“How did a humble hot dog bun crammed with the simplest of ingredients manage to attain rockstar status in the food world?” In it’s August 2016 issue. Maine’s Down East Magazine features the article, Maine’s Lobster Roll
“The lobster roll, one travel writer recently gushed, is as closely tied to Maine’s identity as the crab cake is to Baltimore or the cheesesteak to Philly.
“Seems like that’s always been true, right? after all, Maine’s crustacean-on-a-bun inspires foodie pilgrimages . . . But only a few decades back, the lobster roll was just another obscure seafood-shack menu item.
“100 years ago nobody had even heard of a lobster roll — not even in Maine according to John F. Mariani’s revered Encyclopedia of American Food and Drink,(https://books.google.com/books . . .
Debbie Gagnon (Red’s Eats, Wiscasset, Maine) “My father bought Red’s eats in 1977. It was defunct and I remember so many merchants going, ‘Why do you want to buy Red’s?’ Dad and I used to sit at the window, playing cribbage and waiting for customers. Then, in the late ’80s maybe, Dad went to another restaurant and had a lobster roll, and it was frozen meat — it’s like eating wet cardboard; I think it’s a sin — and it had mayonnaise and celery and all this. He came back shaking his head and goes, ‘I’m going to make a lobster roll.’ After that, it was like a domino effect. People started talking about it and telling others, and people started coming.

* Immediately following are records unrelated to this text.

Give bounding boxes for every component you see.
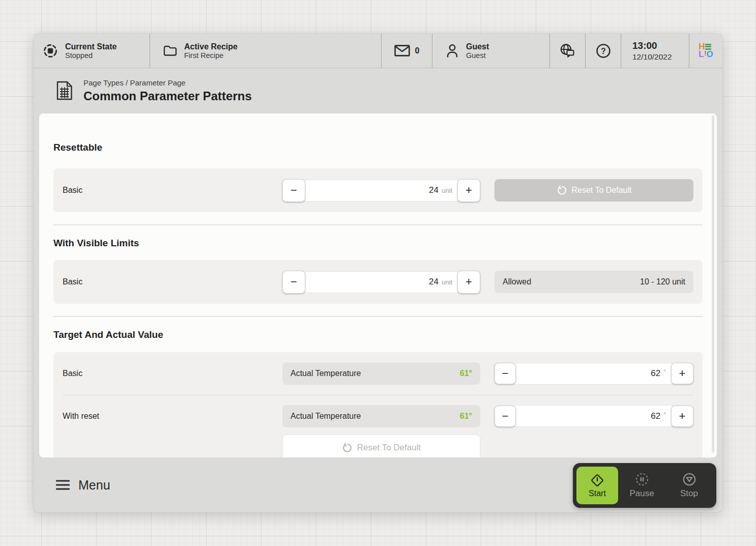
active-recipe-label: Active Recipe (184, 42, 238, 51)
scrollbar-thumb[interactable] (712, 116, 714, 452)
reset-to-default-button[interactable]: Reset To Default (282, 435, 480, 457)
actual-label: Actual Temperature (290, 412, 361, 421)
messages-count: 0 (415, 46, 420, 55)
parameter-label: Basic (63, 186, 268, 195)
parameter-label: Basic (63, 369, 268, 378)
value-input[interactable]: 62 ° (512, 363, 675, 385)
decrement-button[interactable]: − (495, 363, 516, 384)
language-globe-icon (559, 43, 576, 59)
decrement-button[interactable]: − (282, 179, 305, 202)
actual-value: 61° (460, 412, 472, 421)
reset-icon (342, 443, 352, 453)
language-cell[interactable] (550, 34, 586, 68)
reset-button-label: Reset To Default (572, 186, 632, 195)
decrement-button[interactable]: − (282, 271, 305, 294)
allowed-range-value: 10 - 120 unit (640, 277, 685, 286)
pause-icon (635, 472, 649, 486)
machine-actions-panel: Start Pause (573, 463, 716, 508)
user-name: Guest (466, 42, 489, 51)
start-label: Start (589, 489, 606, 498)
logo-letter-l: L (699, 51, 704, 58)
svg-text:?: ? (601, 46, 606, 55)
parameter-label: With reset (63, 405, 268, 427)
app-window: Current State Stopped Active Recipe Firs… (34, 34, 722, 512)
user-cell[interactable]: Guest Guest (432, 34, 550, 68)
value-stepper: − 24 unit + (282, 271, 480, 294)
envelope-icon (394, 45, 410, 56)
stop-button[interactable]: Stop (665, 472, 713, 499)
current-state-cell[interactable]: Current State Stopped (34, 34, 150, 68)
help-icon: ? (595, 43, 612, 59)
target-value: 62 (651, 368, 660, 379)
allowed-range-badge: Allowed 10 - 120 unit (495, 271, 693, 293)
reset-icon (557, 185, 567, 195)
clock-cell: 13:00 12/10/2022 (621, 34, 689, 68)
parameter-row-target-basic: Basic Actual Temperature 61° − 62 ° + (53, 352, 703, 395)
parameter-row-resettable-basic: Basic − 24 unit + Reset To Default (53, 168, 703, 212)
machine-state-icon (43, 43, 58, 59)
section-divider (53, 316, 703, 317)
parameter-row-limits-basic: Basic − 24 unit + Allowed 10 - 120 unit (53, 260, 703, 304)
actual-value: 61° (460, 369, 472, 378)
actual-value-badge: Actual Temperature 61° (282, 362, 480, 385)
stop-label: Stop (680, 488, 698, 499)
increment-button[interactable]: + (457, 179, 480, 202)
current-state-label: Current State (65, 42, 117, 51)
pause-label: Pause (629, 488, 654, 499)
parameter-page-icon (55, 80, 73, 101)
target-unit: ° (663, 411, 666, 418)
start-button[interactable]: Start (576, 467, 618, 504)
start-icon (590, 473, 604, 487)
clock-time: 13:00 (632, 40, 657, 51)
allowed-label: Allowed (503, 277, 531, 286)
parameter-unit: unit (442, 187, 452, 194)
parameter-unit: unit (442, 278, 452, 286)
actual-value-badge: Actual Temperature 61° (282, 405, 480, 427)
bottom-bar: Menu Start (34, 457, 722, 512)
target-value: 62 (651, 411, 660, 421)
menu-button[interactable]: Menu (56, 478, 110, 493)
parameter-value: 24 (429, 185, 439, 195)
folder-icon (163, 45, 177, 56)
page-header: Page Types / Parameter Page Common Param… (34, 68, 722, 113)
menu-label: Menu (78, 478, 110, 493)
increment-button[interactable]: + (671, 363, 693, 384)
current-state-value: Stopped (65, 51, 117, 60)
help-cell[interactable]: ? (586, 34, 621, 68)
value-input[interactable]: 24 unit (302, 180, 461, 202)
active-recipe-value: First Recipe (184, 51, 238, 60)
target-actual-panel: Basic Actual Temperature 61° − 62 ° + Wi… (53, 352, 703, 457)
target-value-stepper: − 62 ° + (495, 363, 693, 385)
active-recipe-cell[interactable]: Active Recipe First Recipe (150, 34, 382, 68)
logo-letter-o: O (707, 51, 713, 58)
section-title-target-actual: Target And Actual Value (53, 329, 703, 340)
target-unit: ° (663, 368, 666, 376)
page-title: Common Parameter Patterns (83, 89, 252, 103)
parameter-value: 24 (429, 277, 439, 287)
top-status-bar: Current State Stopped Active Recipe Firs… (34, 34, 722, 68)
reset-button-label: Reset To Default (357, 443, 421, 453)
value-input[interactable]: 62 ° (512, 405, 675, 427)
logo-cell: H L!O (689, 34, 722, 68)
reset-to-default-button[interactable]: Reset To Default (495, 179, 693, 202)
increment-button[interactable]: + (457, 271, 480, 294)
messages-cell[interactable]: 0 (382, 34, 432, 68)
helio-logo: H L!O (699, 43, 713, 59)
content-card: Resettable Basic − 24 unit + Reset To D (39, 113, 717, 457)
stop-icon (682, 472, 696, 486)
parameter-row-target-with-reset: With reset Actual Temperature 61° (53, 395, 703, 457)
target-value-stepper: − 62 ° + (495, 405, 693, 427)
value-stepper: − 24 unit + (282, 179, 480, 202)
section-title-visible-limits: With Visible Limits (53, 238, 703, 249)
value-input[interactable]: 24 unit (302, 271, 461, 293)
clock-date: 12/10/2022 (632, 52, 672, 62)
breadcrumb: Page Types / Parameter Page (83, 78, 252, 87)
decrement-button[interactable]: − (495, 406, 516, 427)
increment-button[interactable]: + (671, 406, 693, 427)
section-title-resettable: Resettable (53, 142, 703, 153)
pause-button[interactable]: Pause (618, 472, 665, 499)
user-role: Guest (466, 51, 489, 60)
parameter-label: Basic (63, 277, 268, 286)
user-icon (446, 44, 459, 58)
section-divider (53, 224, 703, 225)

“Ben Conniff (presidentof the national Luke’s Lobster:(http://www.lukeslobster.com chain): ‘I’m pretty darned sure the first person was a lobsterman who had a bunch of leftover lobster and some bread. Whoever decided to put it on the menu first, I don’t think you’ll ever be able to definitively trace that.”
We have our fill of lobster. Every visitor wants one. We cook them — everyone has to crack their own shells and dig the meat out themselves. If they want the work done for them, they can drive up to Red’s Eats and wait in the line that always stretches around the block.